Content starts

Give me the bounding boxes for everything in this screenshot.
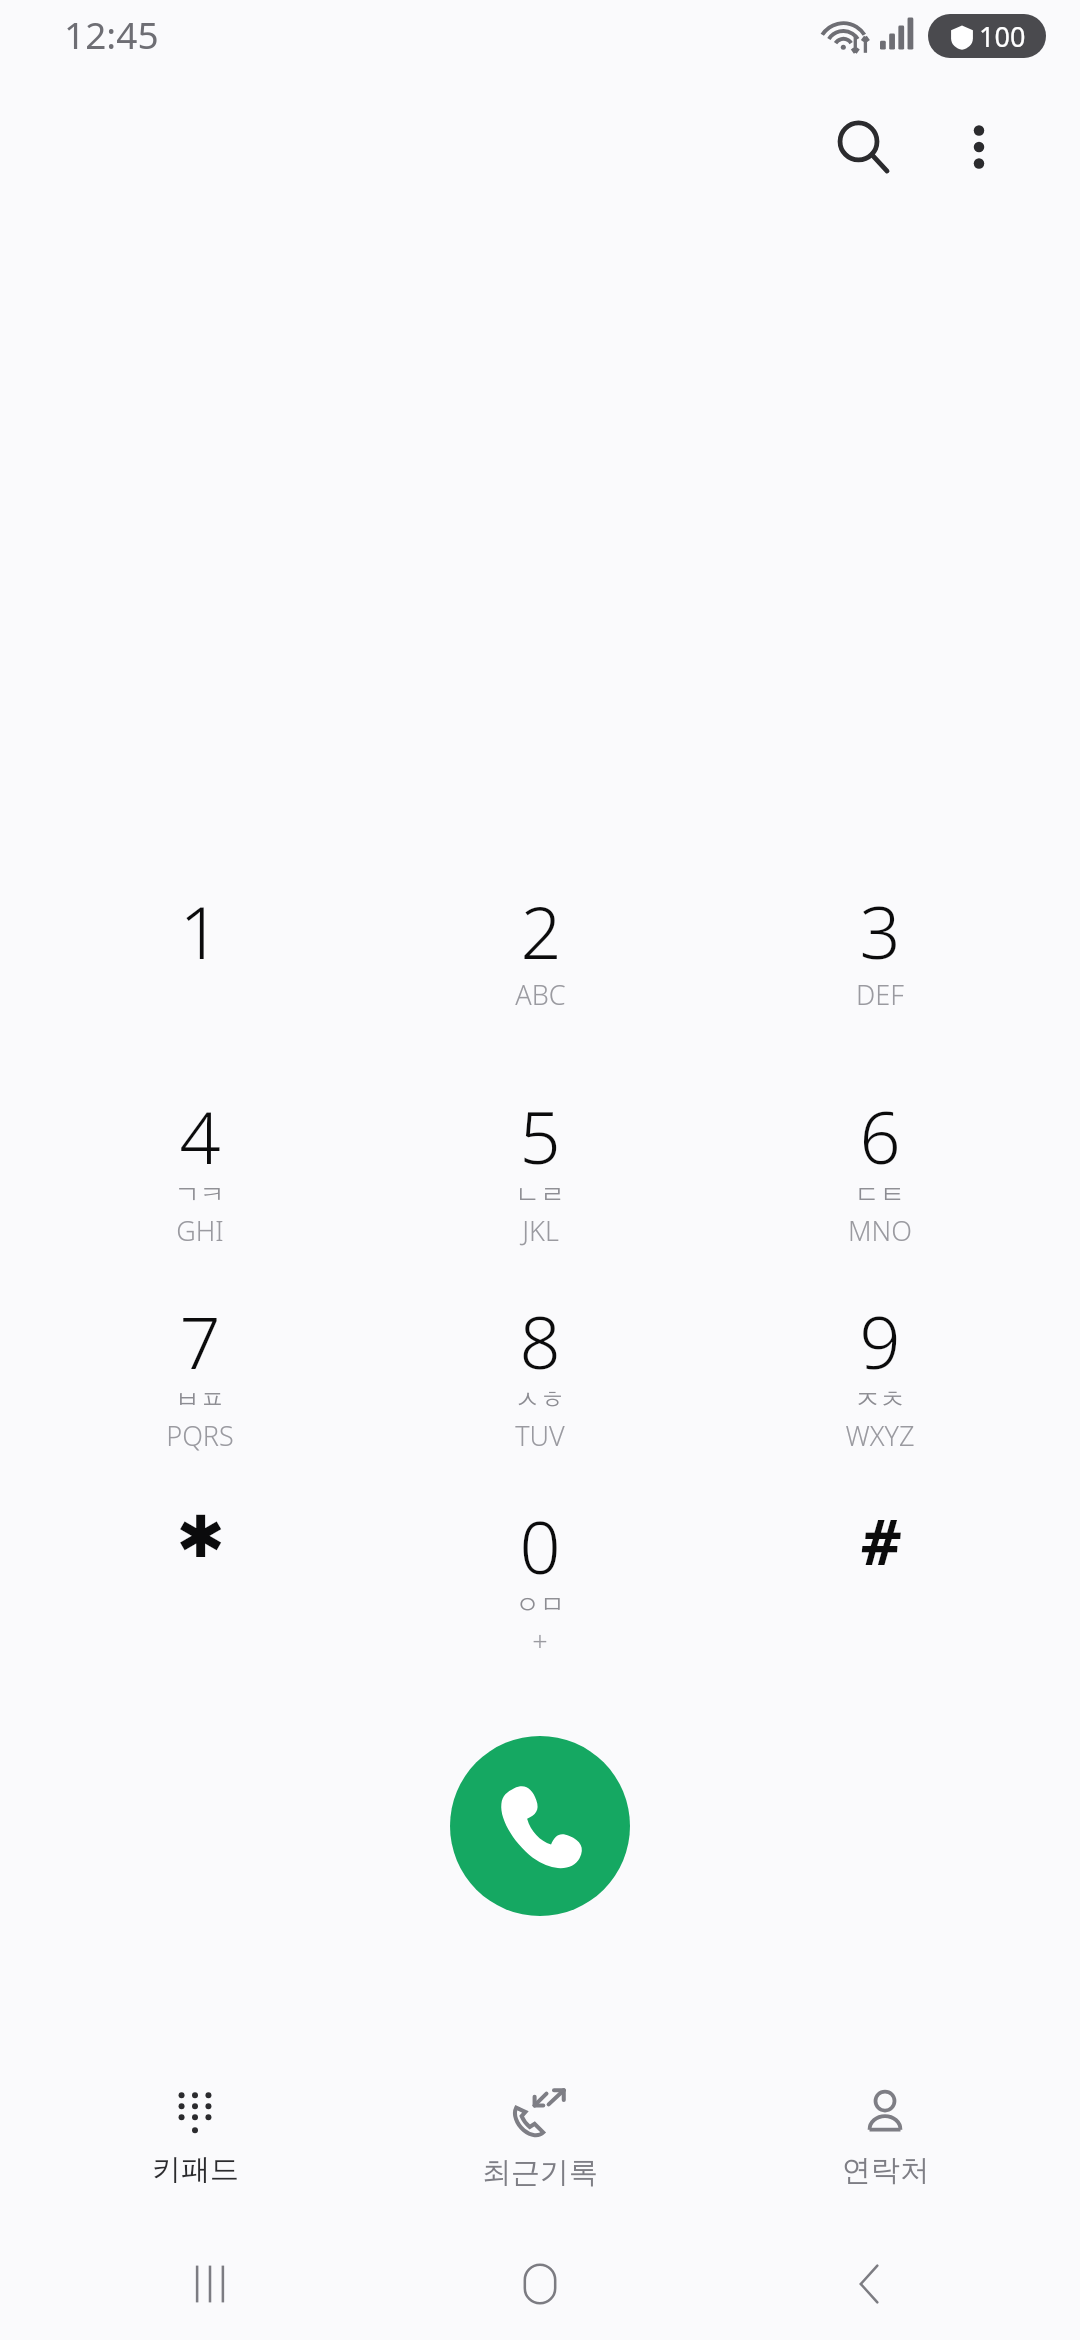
staticText: 8 xyxy=(519,1292,561,1390)
staticText: GHI xyxy=(176,1212,224,1249)
button[interactable]: Home xyxy=(420,2228,660,2340)
staticText: ㅇㅁ xyxy=(515,1589,565,1620)
button[interactable]: 연락처 xyxy=(735,2080,1035,2197)
staticText: + xyxy=(532,1622,548,1659)
button[interactable]: # xyxy=(740,1497,1020,1581)
button[interactable]: More options xyxy=(924,92,1034,202)
button[interactable]: Search xyxy=(808,92,918,202)
staticText: 1 xyxy=(179,882,221,980)
staticText: MNO xyxy=(848,1212,912,1249)
button[interactable]: Back xyxy=(750,2228,990,2340)
staticText: 키패드 xyxy=(152,2151,239,2188)
staticText: 9 xyxy=(859,1292,901,1390)
staticText: 3 xyxy=(859,882,901,980)
staticText: ✱ xyxy=(176,1503,225,1571)
staticText: 5 xyxy=(519,1087,561,1185)
button[interactable]: 1 xyxy=(60,882,340,980)
staticText: PQRS xyxy=(166,1417,234,1454)
button[interactable]: 6 xyxy=(740,1087,1020,1253)
staticText: ㄷㅌ xyxy=(855,1179,905,1210)
button[interactable]: Recent apps xyxy=(90,2228,330,2340)
staticText: 100 xyxy=(979,18,1026,55)
staticText: JKL xyxy=(522,1212,559,1249)
button[interactable]: Call xyxy=(450,1736,630,1916)
staticText: 연락처 xyxy=(842,2152,929,2189)
staticText: 4 xyxy=(179,1087,221,1185)
button[interactable]: 5 xyxy=(400,1087,680,1253)
button[interactable]: 3 xyxy=(740,882,1020,1017)
staticText: ㄴㄹ xyxy=(515,1179,565,1210)
button[interactable]: 7 xyxy=(60,1292,340,1458)
button[interactable]: 2 xyxy=(400,882,680,1017)
staticText: ㄱㅋ xyxy=(175,1179,225,1210)
staticText: 6 xyxy=(859,1087,901,1185)
button[interactable]: 9 xyxy=(740,1292,1020,1458)
staticText: # xyxy=(860,1499,901,1583)
button[interactable]: 최근기록 xyxy=(390,2078,690,2199)
staticText: ABC xyxy=(515,976,566,1013)
staticText: 12:45 xyxy=(64,9,159,59)
button[interactable]: 키패드 xyxy=(45,2081,345,2196)
staticText: ㅅㅎ xyxy=(515,1384,565,1415)
staticText: ㅈㅊ xyxy=(855,1384,905,1415)
staticText: ㅂㅍ xyxy=(175,1384,225,1415)
staticText: 최근기록 xyxy=(482,2154,598,2191)
staticText: 2 xyxy=(520,882,562,980)
button[interactable]: ✱ xyxy=(60,1497,340,1565)
staticText: TUV xyxy=(515,1417,565,1454)
button[interactable]: 8 xyxy=(400,1292,680,1458)
staticText: 7 xyxy=(179,1292,221,1390)
button[interactable]: 0 xyxy=(400,1497,680,1663)
staticText: WXYZ xyxy=(845,1417,915,1454)
staticText: DEF xyxy=(856,976,904,1013)
button[interactable]: 4 xyxy=(60,1087,340,1253)
staticText: 0 xyxy=(519,1497,561,1595)
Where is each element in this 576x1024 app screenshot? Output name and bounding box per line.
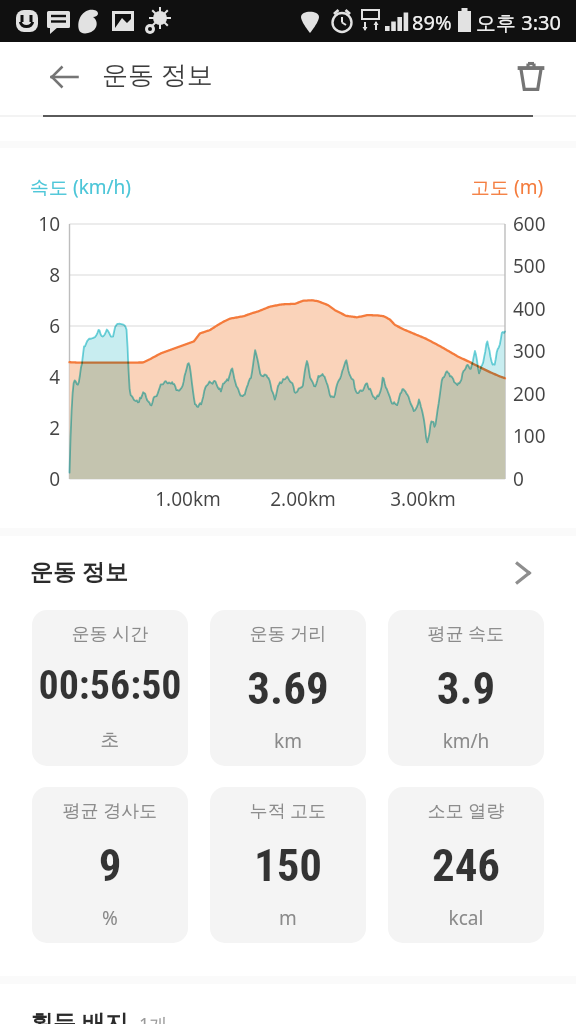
staticText: 누적 고도 (210, 798, 366, 823)
button[interactable]: 운동 시간 (32, 610, 188, 766)
staticText: 운동 시간 (32, 621, 188, 646)
staticText: 0 (513, 466, 561, 492)
staticText: km (210, 728, 366, 754)
staticText: 속도 (km/h) (30, 174, 132, 200)
staticText: 고도 (m) (471, 174, 544, 200)
staticText: 6 (30, 313, 60, 339)
staticText: 150 (210, 839, 366, 892)
button[interactable]: 누적 고도 (210, 787, 366, 943)
button[interactable]: 운동 정보 (0, 536, 576, 610)
button[interactable]: 운동 거리 (210, 610, 366, 766)
staticText: 3.9 (388, 662, 544, 715)
staticText: 10 (30, 211, 60, 237)
staticText: 소모 열량 (388, 798, 544, 823)
staticText: kcal (388, 905, 544, 931)
button[interactable]: 획득 배지 (0, 984, 576, 1024)
staticText: 00:56:50 (32, 662, 188, 709)
staticText: 초 (32, 728, 188, 752)
staticText: 운동 정보 (102, 56, 213, 92)
staticText: 3.00km (378, 486, 468, 512)
staticText: 획득 배지 (30, 1006, 128, 1024)
staticText: m (210, 905, 366, 931)
staticText: 오후 3:30 (476, 9, 561, 36)
staticText: 89% (412, 9, 452, 36)
staticText: 0 (30, 466, 60, 492)
button[interactable]: Delete (498, 42, 570, 116)
staticText: 300 (513, 338, 561, 364)
button[interactable]: 평균 경사도 (32, 787, 188, 943)
staticText: 4 (30, 364, 60, 390)
staticText: 3.69 (210, 662, 366, 715)
button[interactable]: 평균 속도 (388, 610, 544, 766)
staticText: 평균 속도 (388, 621, 544, 646)
staticText: 9 (32, 839, 188, 892)
staticText: 1.00km (143, 486, 233, 512)
staticText: km/h (388, 728, 544, 754)
staticText: 8 (30, 262, 60, 288)
staticText: 평균 경사도 (32, 798, 188, 823)
staticText: 246 (388, 839, 544, 892)
staticText: 200 (513, 381, 561, 407)
staticText: 운동 거리 (210, 621, 366, 646)
staticText: 운동 정보 (30, 555, 128, 586)
staticText: 1개 (139, 1012, 168, 1024)
staticText: 400 (513, 296, 561, 322)
staticText: 600 (513, 211, 561, 237)
button[interactable]: Back (34, 40, 94, 114)
staticText: 2.00km (258, 486, 348, 512)
staticText: % (32, 905, 188, 931)
staticText: 2 (30, 415, 60, 441)
staticText: 500 (513, 253, 561, 279)
staticText: 100 (513, 423, 561, 449)
button[interactable]: 소모 열량 (388, 787, 544, 943)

Content ends

**WHAT IS REQUIRED:** Look through the records and copy down every line that holds "최근기록".

**EXERCISE ANSWER:**
button[interactable]: 최근기록 xyxy=(390,2078,690,2199)
staticText: 최근기록 xyxy=(482,2154,598,2191)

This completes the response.